Ungarn will nach dem Machtwechsel wieder als verlässlicher Partner der EU auftreten. Beim Besuch in Berlin versprach Ministerpräsident Peter Magyar einen klaren Kurswechsel nach 16 Jahren Viktor Orbán. Kanzler Friedrich Merz sagte Unterstützung zu, verlangte aber Bewegung in der Ukraine-Politik, wie die Redaktion von 4thebike.de einordnet.
Magyar verspricht neuen Kurs in Europa
Magyar sagte in Berlin, Ungarn werde nicht mehr „aus Prinzip“ ein Veto einlegen. Das ist ein wichtiges Signal an Brüssel. Unter Orbán hatte Budapest wiederholt EU-Beschlüsse blockiert, besonders bei der Ukraine-Hilfe. Magyar betonte zugleich, sein Land werde weiter keine Waffen oder Soldaten in die Ukraine schicken.

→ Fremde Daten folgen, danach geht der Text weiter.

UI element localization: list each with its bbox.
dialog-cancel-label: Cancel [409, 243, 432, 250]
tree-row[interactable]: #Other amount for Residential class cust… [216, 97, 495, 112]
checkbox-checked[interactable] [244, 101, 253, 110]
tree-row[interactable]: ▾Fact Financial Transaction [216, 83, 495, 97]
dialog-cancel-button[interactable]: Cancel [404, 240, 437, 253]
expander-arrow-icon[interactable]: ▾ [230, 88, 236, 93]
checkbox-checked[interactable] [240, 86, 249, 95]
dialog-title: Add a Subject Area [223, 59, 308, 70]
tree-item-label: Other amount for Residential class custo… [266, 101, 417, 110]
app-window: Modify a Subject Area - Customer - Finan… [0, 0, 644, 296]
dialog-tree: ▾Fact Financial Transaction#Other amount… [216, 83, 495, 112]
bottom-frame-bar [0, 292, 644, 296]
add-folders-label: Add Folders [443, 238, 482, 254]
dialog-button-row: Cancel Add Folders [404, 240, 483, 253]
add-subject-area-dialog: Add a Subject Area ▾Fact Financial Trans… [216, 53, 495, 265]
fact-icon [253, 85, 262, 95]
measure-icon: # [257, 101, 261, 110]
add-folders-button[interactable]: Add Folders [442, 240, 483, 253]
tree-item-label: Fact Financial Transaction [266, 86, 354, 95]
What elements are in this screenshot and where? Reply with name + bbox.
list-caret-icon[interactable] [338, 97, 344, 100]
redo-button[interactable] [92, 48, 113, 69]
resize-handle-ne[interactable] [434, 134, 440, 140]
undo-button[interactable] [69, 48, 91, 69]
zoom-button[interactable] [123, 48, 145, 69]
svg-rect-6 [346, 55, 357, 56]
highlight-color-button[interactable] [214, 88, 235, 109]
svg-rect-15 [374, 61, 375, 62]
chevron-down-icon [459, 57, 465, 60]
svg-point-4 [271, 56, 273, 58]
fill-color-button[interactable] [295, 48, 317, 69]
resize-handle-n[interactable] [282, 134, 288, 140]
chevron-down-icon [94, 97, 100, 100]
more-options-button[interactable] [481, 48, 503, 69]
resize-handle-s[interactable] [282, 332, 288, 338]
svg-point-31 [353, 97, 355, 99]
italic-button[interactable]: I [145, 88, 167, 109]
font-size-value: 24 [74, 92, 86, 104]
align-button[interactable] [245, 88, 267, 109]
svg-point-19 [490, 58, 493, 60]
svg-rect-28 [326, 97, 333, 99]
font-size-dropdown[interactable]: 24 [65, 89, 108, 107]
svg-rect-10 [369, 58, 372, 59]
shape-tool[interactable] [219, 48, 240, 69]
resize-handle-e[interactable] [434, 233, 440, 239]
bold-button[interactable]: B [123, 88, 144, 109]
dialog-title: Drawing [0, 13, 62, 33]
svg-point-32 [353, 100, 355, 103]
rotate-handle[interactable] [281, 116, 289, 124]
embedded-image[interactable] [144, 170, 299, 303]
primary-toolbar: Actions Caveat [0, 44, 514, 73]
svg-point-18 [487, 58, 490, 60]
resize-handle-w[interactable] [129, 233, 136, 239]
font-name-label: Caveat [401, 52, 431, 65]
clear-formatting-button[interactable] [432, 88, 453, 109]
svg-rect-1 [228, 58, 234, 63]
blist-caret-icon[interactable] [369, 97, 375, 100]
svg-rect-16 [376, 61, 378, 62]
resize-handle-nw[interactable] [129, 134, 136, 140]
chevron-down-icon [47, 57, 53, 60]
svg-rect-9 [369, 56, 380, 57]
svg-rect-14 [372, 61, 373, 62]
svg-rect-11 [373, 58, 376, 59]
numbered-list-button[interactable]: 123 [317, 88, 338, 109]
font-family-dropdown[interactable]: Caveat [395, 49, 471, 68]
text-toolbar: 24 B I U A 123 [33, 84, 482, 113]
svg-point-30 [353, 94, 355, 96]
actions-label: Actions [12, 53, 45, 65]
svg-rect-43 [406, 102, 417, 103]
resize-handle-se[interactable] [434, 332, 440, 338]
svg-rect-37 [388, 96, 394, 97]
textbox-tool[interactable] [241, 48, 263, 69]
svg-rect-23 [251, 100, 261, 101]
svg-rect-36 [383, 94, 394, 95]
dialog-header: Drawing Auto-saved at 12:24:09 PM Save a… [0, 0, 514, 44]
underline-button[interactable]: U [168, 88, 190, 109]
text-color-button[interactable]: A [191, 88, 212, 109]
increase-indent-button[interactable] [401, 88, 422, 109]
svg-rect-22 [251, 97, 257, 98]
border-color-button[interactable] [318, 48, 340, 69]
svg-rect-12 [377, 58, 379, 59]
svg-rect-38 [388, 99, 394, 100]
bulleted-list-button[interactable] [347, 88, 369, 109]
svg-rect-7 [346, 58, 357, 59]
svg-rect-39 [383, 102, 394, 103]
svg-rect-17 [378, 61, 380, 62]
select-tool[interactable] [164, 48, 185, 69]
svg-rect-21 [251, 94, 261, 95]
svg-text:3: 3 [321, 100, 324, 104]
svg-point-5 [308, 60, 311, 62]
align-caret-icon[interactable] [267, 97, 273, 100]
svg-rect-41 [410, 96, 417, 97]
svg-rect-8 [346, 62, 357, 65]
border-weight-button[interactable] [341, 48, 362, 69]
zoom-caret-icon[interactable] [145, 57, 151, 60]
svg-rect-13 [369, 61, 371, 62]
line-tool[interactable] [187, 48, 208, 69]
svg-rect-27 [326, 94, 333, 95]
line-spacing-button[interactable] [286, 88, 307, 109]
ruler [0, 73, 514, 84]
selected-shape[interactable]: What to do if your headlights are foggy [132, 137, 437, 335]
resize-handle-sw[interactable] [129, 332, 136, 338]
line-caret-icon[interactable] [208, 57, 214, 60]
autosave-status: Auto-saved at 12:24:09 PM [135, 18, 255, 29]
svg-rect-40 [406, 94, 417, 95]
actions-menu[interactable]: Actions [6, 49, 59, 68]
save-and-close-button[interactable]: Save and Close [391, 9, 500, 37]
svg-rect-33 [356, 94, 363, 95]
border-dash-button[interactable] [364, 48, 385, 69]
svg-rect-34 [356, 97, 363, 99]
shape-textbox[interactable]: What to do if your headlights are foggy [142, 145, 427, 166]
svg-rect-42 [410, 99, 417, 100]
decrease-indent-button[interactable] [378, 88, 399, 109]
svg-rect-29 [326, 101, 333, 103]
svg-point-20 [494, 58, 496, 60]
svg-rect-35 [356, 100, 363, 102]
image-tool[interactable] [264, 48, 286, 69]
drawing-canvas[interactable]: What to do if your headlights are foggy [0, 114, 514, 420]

Der neue Ton ist freundlich, aber nicht konfliktfrei.
Wichtig bleiben diese Punkte:
- Ungarn will wieder konstruktiver EU-Partner sein.
- Magyar setzt auf Verhandlungen statt Blockaden.

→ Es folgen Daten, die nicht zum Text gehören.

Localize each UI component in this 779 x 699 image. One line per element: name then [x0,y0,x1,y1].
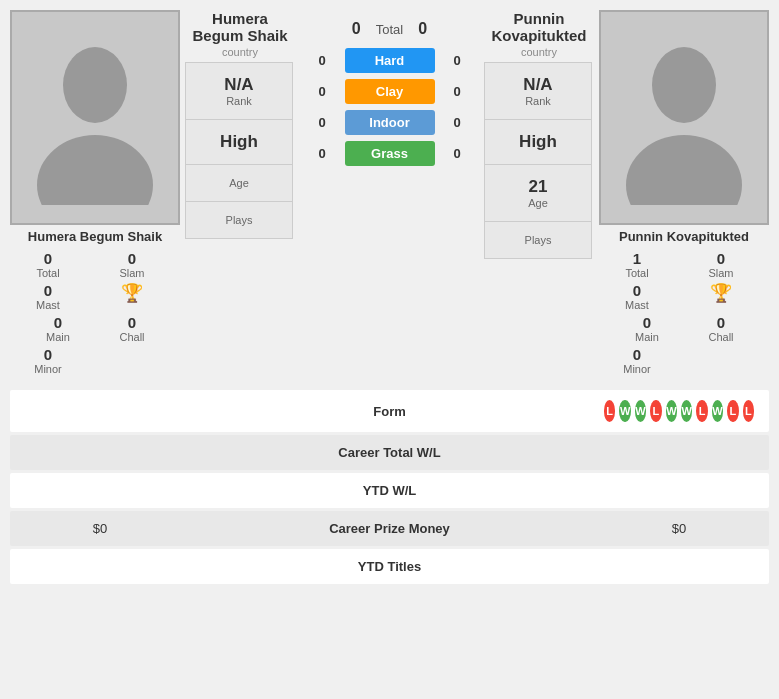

- Bei der Ukraine bleibt Budapest vorsichtig.
- Minderheitenrechte der Ungarn in der Ukraine bleiben Bedingung.
- Merz sieht Magyars Wahlsieg als Signal für Europa.
Nach dem Treffen bleibt offen, wie schnell Budapest seine Linie in Brüssel ändert. Magyar sprach jedoch von einem möglichen neuen Kapitel mit Kyjiw. Reuters berichtete zudem, dass Magyar zu einem Treffen mit Wolodymyr Selenskyj bereit sei.

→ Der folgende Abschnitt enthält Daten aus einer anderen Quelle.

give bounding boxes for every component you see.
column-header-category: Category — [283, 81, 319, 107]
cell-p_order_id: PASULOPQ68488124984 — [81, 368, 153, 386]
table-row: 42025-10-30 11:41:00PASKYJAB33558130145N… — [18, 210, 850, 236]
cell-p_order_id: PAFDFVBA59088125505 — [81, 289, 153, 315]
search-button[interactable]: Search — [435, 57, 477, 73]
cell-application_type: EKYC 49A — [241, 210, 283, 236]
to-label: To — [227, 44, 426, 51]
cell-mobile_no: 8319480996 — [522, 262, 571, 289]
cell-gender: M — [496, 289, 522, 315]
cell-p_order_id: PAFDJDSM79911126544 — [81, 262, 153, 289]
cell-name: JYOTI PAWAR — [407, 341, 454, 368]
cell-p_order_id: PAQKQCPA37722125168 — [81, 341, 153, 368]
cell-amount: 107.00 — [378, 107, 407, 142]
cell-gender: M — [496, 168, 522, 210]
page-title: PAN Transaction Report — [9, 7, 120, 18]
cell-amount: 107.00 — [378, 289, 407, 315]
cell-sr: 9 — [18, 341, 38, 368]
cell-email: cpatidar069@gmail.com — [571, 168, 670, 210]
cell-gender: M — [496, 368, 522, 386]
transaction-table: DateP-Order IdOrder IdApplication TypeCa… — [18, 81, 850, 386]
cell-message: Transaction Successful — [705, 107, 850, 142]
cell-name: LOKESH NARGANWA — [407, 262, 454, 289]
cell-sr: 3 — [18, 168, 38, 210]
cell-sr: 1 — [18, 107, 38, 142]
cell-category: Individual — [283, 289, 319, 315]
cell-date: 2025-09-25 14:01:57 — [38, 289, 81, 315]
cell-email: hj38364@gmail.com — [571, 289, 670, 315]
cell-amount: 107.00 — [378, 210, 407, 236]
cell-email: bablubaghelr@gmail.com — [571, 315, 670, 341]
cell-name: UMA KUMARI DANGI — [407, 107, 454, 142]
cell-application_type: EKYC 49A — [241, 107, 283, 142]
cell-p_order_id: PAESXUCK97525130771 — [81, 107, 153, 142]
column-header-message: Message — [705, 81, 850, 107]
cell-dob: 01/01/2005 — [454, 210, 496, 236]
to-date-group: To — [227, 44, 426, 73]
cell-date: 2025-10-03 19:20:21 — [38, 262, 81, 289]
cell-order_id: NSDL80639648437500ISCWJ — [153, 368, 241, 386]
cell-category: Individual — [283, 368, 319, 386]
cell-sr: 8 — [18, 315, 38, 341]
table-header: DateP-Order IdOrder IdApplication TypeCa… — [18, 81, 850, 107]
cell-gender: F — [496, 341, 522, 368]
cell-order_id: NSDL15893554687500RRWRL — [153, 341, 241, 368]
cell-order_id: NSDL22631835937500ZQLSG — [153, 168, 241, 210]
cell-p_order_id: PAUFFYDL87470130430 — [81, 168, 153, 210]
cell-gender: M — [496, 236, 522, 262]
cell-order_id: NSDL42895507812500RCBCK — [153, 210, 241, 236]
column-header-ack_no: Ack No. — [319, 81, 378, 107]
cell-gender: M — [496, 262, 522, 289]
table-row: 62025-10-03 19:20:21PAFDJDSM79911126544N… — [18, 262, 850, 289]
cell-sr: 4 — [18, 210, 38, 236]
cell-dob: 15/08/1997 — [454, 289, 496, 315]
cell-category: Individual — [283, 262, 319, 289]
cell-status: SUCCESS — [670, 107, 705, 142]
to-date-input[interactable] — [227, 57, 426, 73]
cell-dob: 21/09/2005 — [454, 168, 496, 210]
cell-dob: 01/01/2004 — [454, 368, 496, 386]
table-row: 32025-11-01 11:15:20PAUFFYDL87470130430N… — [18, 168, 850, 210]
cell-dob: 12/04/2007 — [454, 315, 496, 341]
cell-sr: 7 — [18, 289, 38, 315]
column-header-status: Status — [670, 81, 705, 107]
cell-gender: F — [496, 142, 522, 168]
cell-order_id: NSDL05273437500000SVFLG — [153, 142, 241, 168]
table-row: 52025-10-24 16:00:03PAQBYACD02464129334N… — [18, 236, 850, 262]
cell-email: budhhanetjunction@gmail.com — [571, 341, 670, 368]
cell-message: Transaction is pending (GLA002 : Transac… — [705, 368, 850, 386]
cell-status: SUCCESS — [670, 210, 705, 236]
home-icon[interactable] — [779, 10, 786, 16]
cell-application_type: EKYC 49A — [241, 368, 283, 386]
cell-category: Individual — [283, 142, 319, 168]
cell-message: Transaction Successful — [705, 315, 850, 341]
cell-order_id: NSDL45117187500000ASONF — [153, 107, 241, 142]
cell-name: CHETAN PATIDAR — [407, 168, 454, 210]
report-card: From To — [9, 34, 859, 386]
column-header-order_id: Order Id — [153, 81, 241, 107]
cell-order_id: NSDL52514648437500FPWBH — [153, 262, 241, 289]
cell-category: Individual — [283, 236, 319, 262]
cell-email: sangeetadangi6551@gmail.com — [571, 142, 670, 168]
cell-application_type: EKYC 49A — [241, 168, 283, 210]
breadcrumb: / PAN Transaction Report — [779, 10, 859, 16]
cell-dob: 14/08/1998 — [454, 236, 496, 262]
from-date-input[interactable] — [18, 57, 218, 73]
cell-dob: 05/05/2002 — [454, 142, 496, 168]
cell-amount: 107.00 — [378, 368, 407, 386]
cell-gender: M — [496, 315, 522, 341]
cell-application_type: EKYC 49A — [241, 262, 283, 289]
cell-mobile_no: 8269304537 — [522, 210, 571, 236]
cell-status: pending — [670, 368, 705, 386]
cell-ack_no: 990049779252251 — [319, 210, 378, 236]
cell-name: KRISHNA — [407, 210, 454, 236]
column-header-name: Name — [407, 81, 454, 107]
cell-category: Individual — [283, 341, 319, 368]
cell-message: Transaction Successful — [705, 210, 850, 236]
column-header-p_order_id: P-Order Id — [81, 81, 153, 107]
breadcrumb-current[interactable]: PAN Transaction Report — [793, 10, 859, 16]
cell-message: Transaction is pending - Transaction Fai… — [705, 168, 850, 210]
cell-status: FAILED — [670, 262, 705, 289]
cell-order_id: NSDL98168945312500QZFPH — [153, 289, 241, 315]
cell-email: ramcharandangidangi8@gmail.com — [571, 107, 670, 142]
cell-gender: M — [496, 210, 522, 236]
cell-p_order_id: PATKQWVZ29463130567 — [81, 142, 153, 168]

Merz fordert Bewegung bei Ukraine-Fragen
Merz will Ungarn „zurück in die Mitte Europas“ begleiten. Gleichzeitig machte er deutlich, dass Deutschland auf eine gemeinsame europäische Ukraine-Politik setzt. Genau dort liegt der schwierigste Teil des Neustarts.
| Thema | Position Magyars |
|---|---|
| EU-Politik | Konstruktiver Partner statt Blockade |
| Ukraine-Hilfe | Keine Waffen aus Ungarn |
| EU-Beitritt der Ukraine | Zustimmung erst bei Minderheitenrechten |
| Innenpolitik | Systemwechsel nach Orbán angekündigt |
Der Besuch zeigt, wie groß die Erwartungen an Magyar sind. Er muss Brüssel beruhigen, Berlin überzeugen und daheim alte Machtstrukturen abbauen. Auch der Konflikt mit Staatspräsident Tamás Sulyok bleibt ein innenpolitischer Stresstest.